**DIRECTIONS FOR THIS TASK:** Reproduce the records word for word, from the first line to the line containing "funnel design (which".

**THE RECORDS:**
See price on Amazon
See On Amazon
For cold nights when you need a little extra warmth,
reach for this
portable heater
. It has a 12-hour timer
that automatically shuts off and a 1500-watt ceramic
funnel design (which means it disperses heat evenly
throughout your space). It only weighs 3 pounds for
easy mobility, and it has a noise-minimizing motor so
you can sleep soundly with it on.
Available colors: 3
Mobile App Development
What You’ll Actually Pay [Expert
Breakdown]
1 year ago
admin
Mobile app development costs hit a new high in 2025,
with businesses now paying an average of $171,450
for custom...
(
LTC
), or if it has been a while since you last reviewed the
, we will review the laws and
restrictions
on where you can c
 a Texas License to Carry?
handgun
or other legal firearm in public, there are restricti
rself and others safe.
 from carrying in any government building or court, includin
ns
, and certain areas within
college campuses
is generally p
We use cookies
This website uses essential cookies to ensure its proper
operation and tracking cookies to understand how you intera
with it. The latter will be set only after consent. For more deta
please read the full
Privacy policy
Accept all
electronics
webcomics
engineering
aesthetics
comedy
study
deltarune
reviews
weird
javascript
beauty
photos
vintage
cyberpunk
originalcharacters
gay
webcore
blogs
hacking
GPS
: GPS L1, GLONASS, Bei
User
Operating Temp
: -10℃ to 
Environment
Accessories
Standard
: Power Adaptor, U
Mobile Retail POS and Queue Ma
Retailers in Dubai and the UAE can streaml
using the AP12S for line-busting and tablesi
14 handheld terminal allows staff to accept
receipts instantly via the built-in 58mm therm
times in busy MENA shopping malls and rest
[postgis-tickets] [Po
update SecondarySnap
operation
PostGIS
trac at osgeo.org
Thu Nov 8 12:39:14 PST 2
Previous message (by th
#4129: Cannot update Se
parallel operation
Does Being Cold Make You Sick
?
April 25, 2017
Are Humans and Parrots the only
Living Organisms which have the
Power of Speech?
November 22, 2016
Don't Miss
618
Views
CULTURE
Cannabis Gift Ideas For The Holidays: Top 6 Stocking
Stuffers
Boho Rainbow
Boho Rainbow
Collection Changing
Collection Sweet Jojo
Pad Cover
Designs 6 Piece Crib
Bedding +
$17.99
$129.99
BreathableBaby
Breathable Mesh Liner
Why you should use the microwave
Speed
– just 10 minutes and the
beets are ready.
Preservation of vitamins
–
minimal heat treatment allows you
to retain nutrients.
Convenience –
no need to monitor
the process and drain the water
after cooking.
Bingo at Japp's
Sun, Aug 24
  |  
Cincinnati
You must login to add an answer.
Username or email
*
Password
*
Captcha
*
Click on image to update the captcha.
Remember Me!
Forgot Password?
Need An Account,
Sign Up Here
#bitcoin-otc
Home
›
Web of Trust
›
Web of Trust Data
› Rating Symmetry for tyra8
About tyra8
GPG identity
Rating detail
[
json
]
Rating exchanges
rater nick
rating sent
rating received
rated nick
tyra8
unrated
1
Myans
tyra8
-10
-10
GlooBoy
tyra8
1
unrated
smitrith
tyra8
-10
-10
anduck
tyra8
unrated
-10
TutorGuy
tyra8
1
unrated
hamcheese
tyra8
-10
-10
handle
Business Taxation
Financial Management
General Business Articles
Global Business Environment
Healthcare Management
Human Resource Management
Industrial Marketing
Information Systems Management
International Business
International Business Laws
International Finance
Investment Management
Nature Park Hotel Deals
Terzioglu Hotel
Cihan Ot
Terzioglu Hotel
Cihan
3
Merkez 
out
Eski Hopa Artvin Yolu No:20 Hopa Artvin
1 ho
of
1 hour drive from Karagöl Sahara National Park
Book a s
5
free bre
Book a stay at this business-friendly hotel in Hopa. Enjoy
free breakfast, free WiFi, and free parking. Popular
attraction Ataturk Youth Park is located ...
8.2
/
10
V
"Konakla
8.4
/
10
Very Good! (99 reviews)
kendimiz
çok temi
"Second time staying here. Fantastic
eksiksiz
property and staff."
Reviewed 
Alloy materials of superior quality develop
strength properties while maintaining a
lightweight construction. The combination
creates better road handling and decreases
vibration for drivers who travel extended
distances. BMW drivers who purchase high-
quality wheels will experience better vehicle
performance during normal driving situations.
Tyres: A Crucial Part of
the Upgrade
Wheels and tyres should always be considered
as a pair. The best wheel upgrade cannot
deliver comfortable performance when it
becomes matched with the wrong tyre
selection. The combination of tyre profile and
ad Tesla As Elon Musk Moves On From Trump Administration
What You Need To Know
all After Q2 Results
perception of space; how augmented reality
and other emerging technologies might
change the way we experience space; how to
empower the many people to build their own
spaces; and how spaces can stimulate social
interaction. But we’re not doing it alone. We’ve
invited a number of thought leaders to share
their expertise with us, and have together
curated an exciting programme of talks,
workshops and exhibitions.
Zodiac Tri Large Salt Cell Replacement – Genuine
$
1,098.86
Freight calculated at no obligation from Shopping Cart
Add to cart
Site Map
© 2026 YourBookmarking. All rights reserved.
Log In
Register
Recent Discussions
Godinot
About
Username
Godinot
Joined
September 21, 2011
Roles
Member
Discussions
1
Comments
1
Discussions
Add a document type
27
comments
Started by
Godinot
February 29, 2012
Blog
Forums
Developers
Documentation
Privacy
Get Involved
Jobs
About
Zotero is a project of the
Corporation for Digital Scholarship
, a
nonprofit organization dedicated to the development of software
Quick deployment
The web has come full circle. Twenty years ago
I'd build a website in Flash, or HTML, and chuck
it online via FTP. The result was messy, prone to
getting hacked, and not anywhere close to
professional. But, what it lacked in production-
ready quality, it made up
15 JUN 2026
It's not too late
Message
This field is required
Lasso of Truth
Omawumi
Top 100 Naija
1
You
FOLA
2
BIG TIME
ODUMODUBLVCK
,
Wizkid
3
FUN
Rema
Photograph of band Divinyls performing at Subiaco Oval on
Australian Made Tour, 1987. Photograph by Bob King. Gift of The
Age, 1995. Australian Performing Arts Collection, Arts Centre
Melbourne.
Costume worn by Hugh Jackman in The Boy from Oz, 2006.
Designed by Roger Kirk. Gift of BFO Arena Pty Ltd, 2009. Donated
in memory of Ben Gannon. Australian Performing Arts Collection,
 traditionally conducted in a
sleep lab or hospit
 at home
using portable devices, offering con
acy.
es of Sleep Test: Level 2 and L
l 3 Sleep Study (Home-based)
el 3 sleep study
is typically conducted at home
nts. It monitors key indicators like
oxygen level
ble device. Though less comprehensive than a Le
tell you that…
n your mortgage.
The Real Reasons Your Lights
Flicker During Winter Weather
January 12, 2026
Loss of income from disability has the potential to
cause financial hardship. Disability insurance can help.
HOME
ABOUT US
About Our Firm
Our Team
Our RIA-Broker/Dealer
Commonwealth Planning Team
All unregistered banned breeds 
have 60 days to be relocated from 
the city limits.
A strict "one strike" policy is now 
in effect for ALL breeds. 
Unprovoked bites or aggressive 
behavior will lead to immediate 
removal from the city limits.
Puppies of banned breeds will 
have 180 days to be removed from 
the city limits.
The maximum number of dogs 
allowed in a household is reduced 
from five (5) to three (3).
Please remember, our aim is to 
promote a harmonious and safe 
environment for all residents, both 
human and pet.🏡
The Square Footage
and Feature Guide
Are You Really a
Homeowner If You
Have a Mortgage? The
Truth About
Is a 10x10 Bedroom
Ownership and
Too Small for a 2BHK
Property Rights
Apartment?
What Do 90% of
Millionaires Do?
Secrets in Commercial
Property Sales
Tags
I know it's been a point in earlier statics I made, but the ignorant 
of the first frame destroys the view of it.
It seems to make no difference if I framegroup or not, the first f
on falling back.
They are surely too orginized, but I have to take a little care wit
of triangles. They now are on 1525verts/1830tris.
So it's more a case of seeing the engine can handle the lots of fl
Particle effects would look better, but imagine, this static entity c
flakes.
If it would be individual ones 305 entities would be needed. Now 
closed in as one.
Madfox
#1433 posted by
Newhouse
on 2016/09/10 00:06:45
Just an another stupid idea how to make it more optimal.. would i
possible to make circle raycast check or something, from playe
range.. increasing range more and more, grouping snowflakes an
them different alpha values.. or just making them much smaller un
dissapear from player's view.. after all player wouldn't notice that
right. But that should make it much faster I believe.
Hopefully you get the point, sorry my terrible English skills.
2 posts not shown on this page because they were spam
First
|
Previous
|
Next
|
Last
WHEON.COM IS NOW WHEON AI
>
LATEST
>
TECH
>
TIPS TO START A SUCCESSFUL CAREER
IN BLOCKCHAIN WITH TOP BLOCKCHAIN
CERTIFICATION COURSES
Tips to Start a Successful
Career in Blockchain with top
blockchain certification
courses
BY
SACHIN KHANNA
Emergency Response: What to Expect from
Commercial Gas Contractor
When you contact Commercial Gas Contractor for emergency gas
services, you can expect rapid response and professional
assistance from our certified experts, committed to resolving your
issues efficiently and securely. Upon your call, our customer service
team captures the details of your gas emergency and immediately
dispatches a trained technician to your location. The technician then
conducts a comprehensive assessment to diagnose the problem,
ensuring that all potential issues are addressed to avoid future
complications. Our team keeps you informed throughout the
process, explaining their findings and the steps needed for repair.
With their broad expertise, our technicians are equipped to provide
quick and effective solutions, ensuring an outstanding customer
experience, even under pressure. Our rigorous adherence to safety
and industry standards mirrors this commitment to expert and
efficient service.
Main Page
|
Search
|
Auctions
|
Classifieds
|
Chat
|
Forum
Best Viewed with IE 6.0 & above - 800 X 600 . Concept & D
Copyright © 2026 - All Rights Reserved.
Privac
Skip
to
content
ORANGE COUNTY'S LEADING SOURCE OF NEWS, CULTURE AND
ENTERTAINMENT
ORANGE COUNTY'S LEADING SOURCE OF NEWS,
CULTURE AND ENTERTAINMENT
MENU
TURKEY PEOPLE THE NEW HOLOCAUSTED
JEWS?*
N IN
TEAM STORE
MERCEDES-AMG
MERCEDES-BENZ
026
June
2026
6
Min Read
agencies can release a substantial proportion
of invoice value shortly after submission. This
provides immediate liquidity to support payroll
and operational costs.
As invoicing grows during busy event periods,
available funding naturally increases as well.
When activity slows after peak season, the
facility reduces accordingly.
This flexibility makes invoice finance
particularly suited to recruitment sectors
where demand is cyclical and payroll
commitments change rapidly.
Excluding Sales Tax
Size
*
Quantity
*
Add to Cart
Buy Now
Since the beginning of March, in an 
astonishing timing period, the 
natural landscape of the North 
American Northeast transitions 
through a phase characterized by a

**ANSWER:**
See price on Amazon
See On Amazon
For cold nights when you need a little extra warmth,
reach for this
portable heater
. It has a 12-hour timer
that automatically shuts off and a 1500-watt ceramic
funnel design (which means it disperses heat evenly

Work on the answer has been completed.